Collection entries

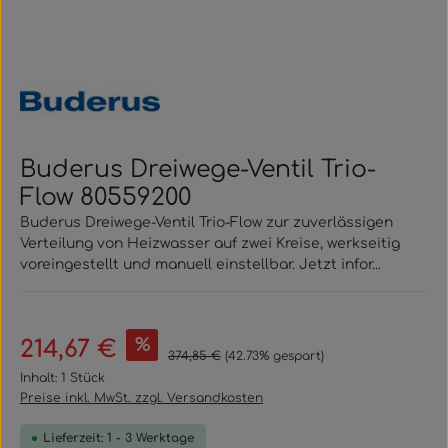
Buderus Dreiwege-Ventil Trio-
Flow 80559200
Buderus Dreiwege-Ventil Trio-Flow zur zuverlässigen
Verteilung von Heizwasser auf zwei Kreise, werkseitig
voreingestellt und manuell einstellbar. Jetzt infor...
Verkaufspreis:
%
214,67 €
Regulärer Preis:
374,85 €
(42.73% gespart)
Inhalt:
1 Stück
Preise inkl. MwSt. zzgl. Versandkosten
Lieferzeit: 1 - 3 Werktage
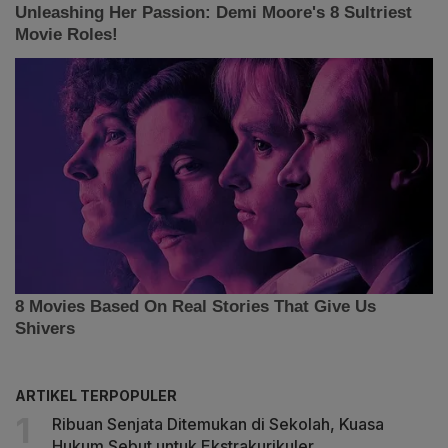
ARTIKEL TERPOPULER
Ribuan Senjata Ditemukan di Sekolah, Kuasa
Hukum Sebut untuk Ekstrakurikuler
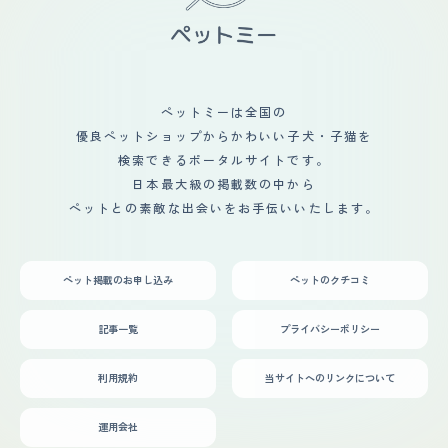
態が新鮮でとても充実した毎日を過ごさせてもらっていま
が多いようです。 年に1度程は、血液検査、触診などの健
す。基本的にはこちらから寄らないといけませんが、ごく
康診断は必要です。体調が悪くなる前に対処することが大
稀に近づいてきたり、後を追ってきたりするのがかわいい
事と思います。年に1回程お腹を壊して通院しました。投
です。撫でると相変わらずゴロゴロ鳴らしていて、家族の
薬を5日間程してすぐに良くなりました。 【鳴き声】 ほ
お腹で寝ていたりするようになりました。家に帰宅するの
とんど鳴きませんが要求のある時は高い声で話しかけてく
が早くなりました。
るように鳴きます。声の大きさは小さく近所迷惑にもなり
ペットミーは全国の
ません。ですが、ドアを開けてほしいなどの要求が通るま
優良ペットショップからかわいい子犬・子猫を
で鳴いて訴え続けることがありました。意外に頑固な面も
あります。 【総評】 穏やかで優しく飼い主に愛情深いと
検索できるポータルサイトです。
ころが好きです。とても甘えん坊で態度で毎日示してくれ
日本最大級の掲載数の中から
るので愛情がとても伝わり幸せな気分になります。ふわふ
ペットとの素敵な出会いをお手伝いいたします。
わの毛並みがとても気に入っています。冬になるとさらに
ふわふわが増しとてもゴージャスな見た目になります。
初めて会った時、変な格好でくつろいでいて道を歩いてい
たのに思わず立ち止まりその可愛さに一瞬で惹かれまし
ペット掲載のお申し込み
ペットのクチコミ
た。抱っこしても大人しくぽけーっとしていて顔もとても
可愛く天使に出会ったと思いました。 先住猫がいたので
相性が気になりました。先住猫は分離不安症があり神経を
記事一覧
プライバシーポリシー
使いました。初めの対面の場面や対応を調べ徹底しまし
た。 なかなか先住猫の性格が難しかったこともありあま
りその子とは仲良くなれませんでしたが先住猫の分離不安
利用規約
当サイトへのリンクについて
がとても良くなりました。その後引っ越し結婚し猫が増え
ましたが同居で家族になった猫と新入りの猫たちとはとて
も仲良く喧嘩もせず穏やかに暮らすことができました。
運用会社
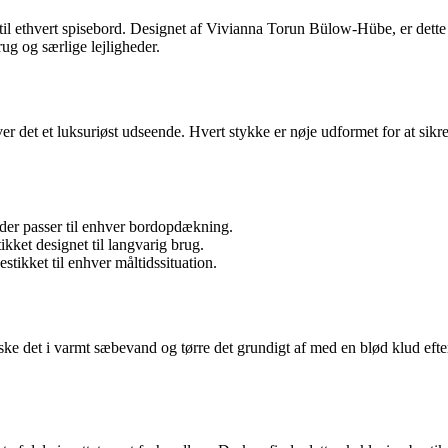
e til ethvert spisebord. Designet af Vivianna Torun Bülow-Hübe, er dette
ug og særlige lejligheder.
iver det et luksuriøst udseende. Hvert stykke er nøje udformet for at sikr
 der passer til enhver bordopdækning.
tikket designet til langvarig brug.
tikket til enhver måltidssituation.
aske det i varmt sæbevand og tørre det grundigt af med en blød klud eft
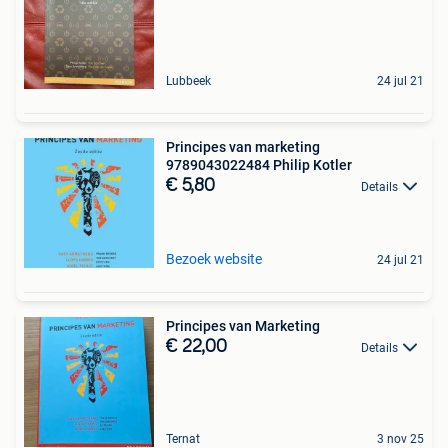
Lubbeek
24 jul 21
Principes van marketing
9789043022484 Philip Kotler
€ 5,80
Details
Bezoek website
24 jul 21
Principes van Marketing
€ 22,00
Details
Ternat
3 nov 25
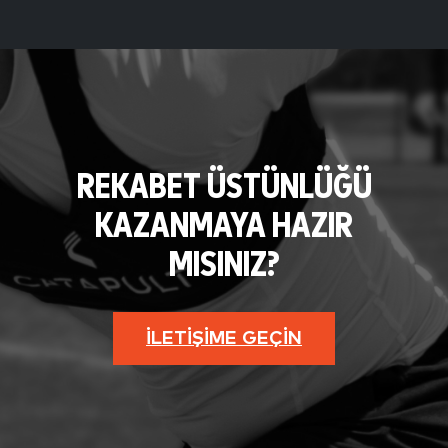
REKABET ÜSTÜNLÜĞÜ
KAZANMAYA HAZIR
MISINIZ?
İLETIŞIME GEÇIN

### TO DO
A complete and exact copy of the records is required. Exclude the pictures.

### COMPLETED TASK
Buderus Dreiwege-Ventil Trio-
Flow 80559200
Buderus Dreiwege-Ventil Trio-Flow zur zuverlässigen
Verteilung von Heizwasser auf zwei Kreise, werkseitig
voreingestellt und manuell einstellbar. Jetzt infor...
Verkaufspreis:
%
214,67 €
Regulärer Preis:
374,85 €
(42.73% gespart)
Inhalt:
1 Stück
Preise inkl. MwSt. zzgl. Versandkosten
Lieferzeit: 1 - 3 Werktage
ARTIKEL TERPOPULER
Ribuan Senjata Ditemukan di Sekolah, Kuasa
Hukum Sebut untuk Ekstrakurikuler
態が新鮮でとても充実した毎日を過ごさせてもらっていま
が多いようです。 年に1度程は、血液検査、触診などの健
す。基本的にはこちらから寄らないといけませんが、ごく
康診断は必要です。体調が悪くなる前に対処することが大
稀に近づいてきたり、後を追ってきたりするのがかわいい
事と思います。年に1回程お腹を壊して通院しました。投
です。撫でると相変わらずゴロゴロ鳴らしていて、家族の
薬を5日間程してすぐに良くなりました。 【鳴き声】 ほ
お腹で寝ていたりするようになりました。家に帰宅するの
とんど鳴きませんが要求のある時は高い声で話しかけてく
が早くなりました。
るように鳴きます。声の大きさは小さく近所迷惑にもなり
ペットミーは全国の
ません。ですが、ドアを開けてほしいなどの要求が通るま
優良ペットショップからかわいい子犬・子猫を
で鳴いて訴え続けることがありました。意外に頑固な面も
あります。 【総評】 穏やかで優しく飼い主に愛情深いと
検索できるポータルサイトです。
ころが好きです。とても甘えん坊で態度で毎日示してくれ
日本最大級の掲載数の中から
るので愛情がとても伝わり幸せな気分になります。ふわふ
ペットとの素敵な出会いをお手伝いいたします。
わの毛並みがとても気に入っています。冬になるとさらに
ふわふわが増しとてもゴージャスな見た目になります。
初めて会った時、変な格好でくつろいでいて道を歩いてい
たのに思わず立ち止まりその可愛さに一瞬で惹かれまし
ペット掲載のお申し込み
ペットのクチコミ
た。抱っこしても大人しくぽけーっとしていて顔もとても
可愛く天使に出会ったと思いました。 先住猫がいたので
相性が気になりました。先住猫は分離不安症があり神経を
記事一覧
プライバシーポリシー
使いました。初めの対面の場面や対応を調べ徹底しまし
た。 なかなか先住猫の性格が難しかったこともありあま
りその子とは仲良くなれませんでしたが先住猫の分離不安
利用規約
当サイトへのリンクについて
がとても良くなりました。その後引っ越し結婚し猫が増え
ましたが同居で家族になった猫と新入りの猫たちとはとて
も仲良く喧嘩もせず穏やかに暮らすことができました。
運用会社
e til ethvert spisebord. Designet af Vivianna Torun Bülow-Hübe, er dette
ug og særlige lejligheder.
iver det et luksuriøst udseende. Hvert stykke er nøje udformet for at sikr
 der passer til enhver bordopdækning.
tikket designet til langvarig brug.
tikket til enhver måltidssituation.
aske det i varmt sæbevand og tørre det grundigt af med en blød klud eft
Lubbeek
24 jul 21
Principes van marketing
9789043022484 Philip Kotler
€ 5,80
Details
Bezoek website
24 jul 21
Principes van Marketing
€ 22,00
Details
Ternat
3 nov 25
REKABET ÜSTÜNLÜĞÜ
KAZANMAYA HAZIR
MISINIZ?
İLETIŞIME GEÇIN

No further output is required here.